Powers was piloting a Bell 206 JetRanger helicopter for Los Angeles TV station KNBC Channel 4 over the San Fernando Valley on August 1, 1977. The duo had been recording video after brush fires in Santa Barbara County and were heading back to Burbank Airport. The aircraft ran out of fuel and crashed at the Sepulveda Dam recreational area in Encino, California, several miles short of the airport. It is surmised that, at the last moment, he noticed children playing in the area and directed the helicopter elsewhere to avoid landing on them. He might have landed safely if not for the last-second deviation, which compromised his autorotative descent.

The National Transportation Safety Board report stated that pilot error probably caused the crash. Powers' son later said that an aviation mechanic had repaired a faulty fuel gauge without informing Powers, who subsequently misread it.

As an eligible Air Force veteran, Powers was buried in Arlington National Cemetery.

==Legacy==
Powers' son, Francis Gary Powers Jr., founded the Cold War Museum in 1996. Originally affiliated with the Smithsonian Institution, it began as a traveling exhibit on the U-2 Incident until it found a permanent home at a former Army communications base in Warrenton, Virginia, in 2011.

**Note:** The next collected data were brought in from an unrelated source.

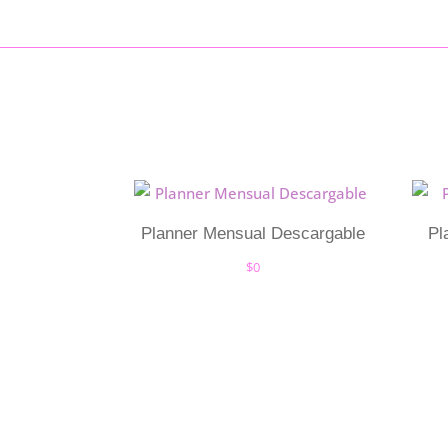
Planner Mensual Descargable
Pl
$
0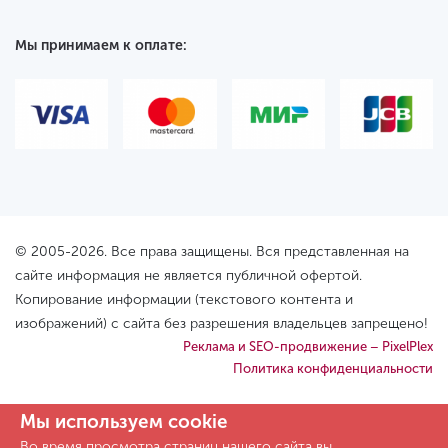
Мы принимаем к оплате:
© 2005-2026. Все права защищены. Вся представленная на
сайте информация не является публичной офертой.
Копирование информации (текстового контента и
изображений) с сайта без разрешения владельцев запрещено!
Реклама и SEO-продвижение – PixelPlex
Политика конфиденциальности
Мы используем cookie
Во время просмотра страниц нашего сайта вы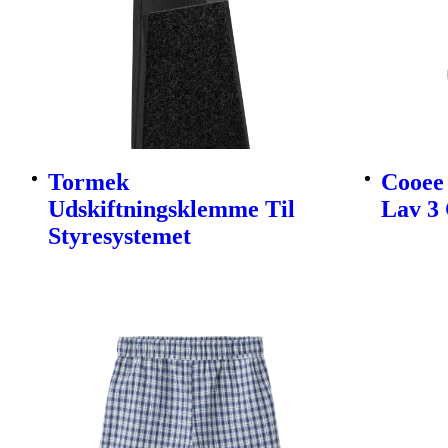
Tormek
Cooee 
Udskiftningsklemme Til
Lav 3 
Styresystemet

In the 2015 film Bridge of Spies, which dramatized the negotiations to repatriate him, Powers is portrayed by Austin Stowell, with Tom Hanks starring as negotiator James B. Donovan.

==Decorations==

| 1st row | Silver Star |  |  |  | Distinguished Flying Cross |  |  |  |
| 2nd row | Prisoner of War Medal |  |  | National Defense Service Medal |  |  | Intelligence Star |  |  |

Powers was awarded the CIA's Intelligence Star on April 20, 1965. On May 1, 2000, he was posthumously awarded the Distinguished Flying Cross, the Prisoner of War Medal, the National Defense Service Medal, and the CIA Director's Award. On June 15, 2012, he was also awarded the Silver Star for demonstrating "exceptional loyalty" while enduring nearly two years of harsh interrogation and imprisonment in Moscow. Air Force Chief of Staff General Norton Schwartz presented the decoration to Powers' grandchildren, Trey Powers and Lindsey Berry, in ceremony at the Pentagon.